Every shot has different options. Desaturating the image a little gives a subtlety atmospheric version (above). Panoramic images are almost always shot horizontally. Using the portrait format (left) certainly isn’t intuitive but is can works really well with the right image.
For those of you who’ve never shot on film, then waited a week or two to get it processed, rather than instantly checking what you have on the camera’s screen, there is something very satisfying about knowing that that little film canister contains the image which you’ve created. The patience process you’ve just been through, experience and the skills you’ve developed as a photographer give you that certainty. And you still have the excitement of seeing your vision realised in something tactile, something tangible not just zeroes and ones, to look forward to when you get the film back.
The digital camera experience is fast and immediate, and there are many positives to that. What it encourages, almost demands, is that this speed is transferred into your picture making process. Click and move on to the next one. Film is old-fashioned. It may seem clunky and slow, but what it does do is allow time for the creative process to distill down into the final image. Time to think. Time to do the human processing.
The shot I ended up with couldn’t be considered as a great shot, but it is a huge transformation of a bland scene into something transiently beautiful and vibrant. The window to capture this was short; maybe 10 to 15 minutes after a year and a half of patience, but it was worth the wait just to see this happening, even without the images which emerged in the end. I doubt it’s ever looked like this again, and maybe never will.
Patience pays off
For me, this wasn’t about getting a great shot, or even the shot at all. It was about transformation. About patience, time and the elements aligning. Commercially since, I’ve had to do a lot of what I call smash and grab photography where there isn’t time to wait for the best shot – a sometimes necessary evil of earning a living from photography viable.
Real photography, for me, is about my own personal creative vision aligning with elements, some of which I can’t control but can anticipate. Then optimising the camera-craft. It’s not about the camera or the medium. They’re just tools.
Sometimes you get lucky and arrive somewhere you don’t know at the perfect moment. Mostly you don’t. Mostly it’s a compromise unless you’re prepared to be patient. But when you are, more often than not the shot you end up with is better, more engaging, more atmospheric, more WOW.

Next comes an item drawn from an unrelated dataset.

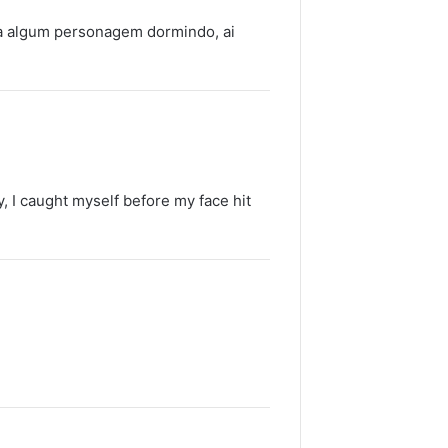
ra algum personagem dormindo, ai
, I caught myself before my face hit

Regardless of whether you shoot on a digital or film camera, the same processes and the same respect for time should apply. The difference is a digital camera discourages patience whereas a film camera almost imposes it.
Try it. Next time your out shooting, make an effort to slow down and wait for the shot. Or even come back another time. Don’t get sucked into taking a shot which you know will only ever be average, when you could have created a much better one. Of course, the stars don’t always align. They don’t always bring all the elements together, but when they do one good shot is better and more fulfilling than a hundred average ones.